A successful contemporary of Thomas Ustick Walter and Samuel Sloan, Button was one of the organizers of the Pennsylvania Institute of Architects in 1861 which later became the Philadelphia Chapter of the American Institute of Architects. His practice was largely confined to Philadelphia, Camden, NJ, where he designed the City Hall and several schools and churches, and New Jersey shore communities.

In Camden, Stephen Decatur Button’s most lasting work has been the Richard Fetters School on the southwest corner of South 3rd Street at Walnut Street. Erected in 1875 along with two identical twin structures, the Isaac S. Mulford School which was diagonally across the street, and the John W. Mickle School at 6th and Van Hook Streets, Fetters remains in use in use in 2007, long after many schools built subsequently were abandoned. The design in Camden that he was most recognized for in his day was of course Camden’s City Hall, which stood on Haddon Avenue, and remained in use until its replacement in 1930. He also designed the First Presbyterian Church, and the Second Presbyterian Church.

Besides his work in Camden and Philadelphia, Stephen Decatur Button also designed at least 30 buildings in Cape May and Sea Isle City, may of which remain in use today. Among his works were the Chalfont, Congress Hall, and Stockton Hotels.

Stephen D. Button has been characterized by his biographer as “a capable, financially successful architect much in demand in the Philadelphia area” in the mid-nineteenth century.”

Stephen Decatur Button had moved to Camden by October of 1854 when his wife Hannah Mariah, bore him a son, William Goodwill Button. A daughter, Maria Lydia, known as Lydia, came two years later. The Buttons made there home at 330 Mickle Street. They still lived there at the time of the 1880 Census, although William had wed and moved out on his own.

Stephen Decatur Button would remain at that address though the rest of his life. By 1887 his neighbor at 328 Mickle just happened to be the famous poet Walt Whitman. One can only speculate on whether these two creative individuals influenced any of the other’s work. As an old man, he didn’t wear glasses to do his work.. When he was eighty, in June 1893, Mr. Button was presented with an illuminated testimonial to which were appended the names of forty architects of various parts of the country. A sketch of his life was published in the Philadelphia papers, and on his anniversary he was deluged by telegrams of congratulations from friends throughout the country.

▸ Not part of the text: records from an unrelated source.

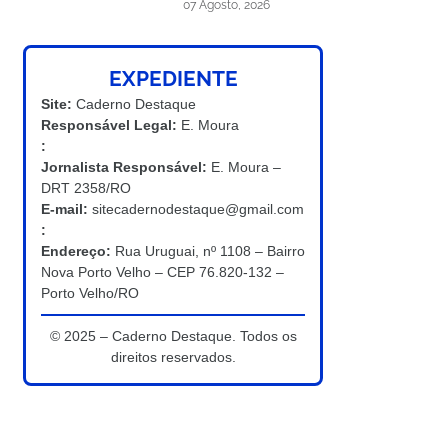
07 Agosto, 2026
EXPEDIENTE
Site:
Caderno Destaque
Responsável Legal:
E. Moura
:
Jornalista Responsável:
E. Moura –
DRT 2358/RO
E-mail:
sitecadernodestaque@gmail.com
:
Endereço:
Rua Uruguai, nº 1108 – Bairro
Nova Porto Velho – CEP 76.820-132 –
Porto Velho/RO
© 2025 – Caderno Destaque. Todos os
direitos reservados.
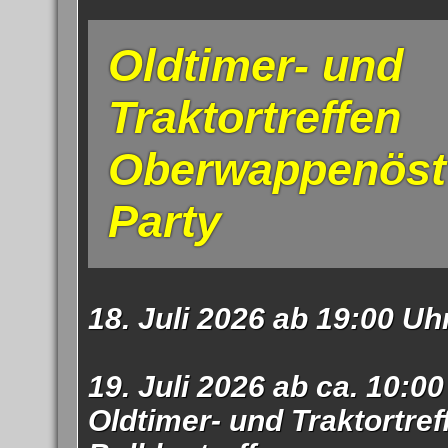
Impress
Oldtimer- und
Datenschutzer
Traktortreffen
Oberwappenöst
Party
18. Juli 2026 ab 19:00 Uh
19. Juli 2026 ab ca. 10:0
Oldtimer- und Traktortreff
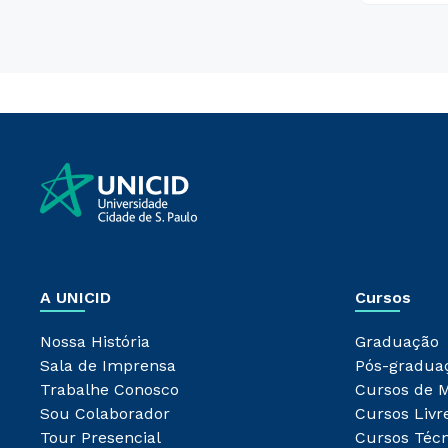
A UNICID
Cursos
Nossa História
Graduação
Sala de Imprensa
Pós-gradua
Trabalhe Conosco
Cursos de 
Sou Colaborador
Cursos Livr
Tour Presencial
Cursos Técn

Mr. Button died on January 17, 1897. He gave his valuable architectural library to the Philadelphia Chapter of the American Institute of Architects. Stephen Button was also a one of the most learned mineralogists in South Jersey, and had a private collection of rare and beautiful specimens. This collection was given to the South Jersey Institute.

Stephen Decatur Bunting was succeeded in his office at 430 Walnut Street in Philadelphia by Schermerhorn & Reinhold. During his life he was a member of the following organizations, the American Institute of Architects (the AIA), the Philadelphia Chapter of the AIA, and the Pennsylvania Institute of Architects. He also was affiliated with the Spring Garden Institute.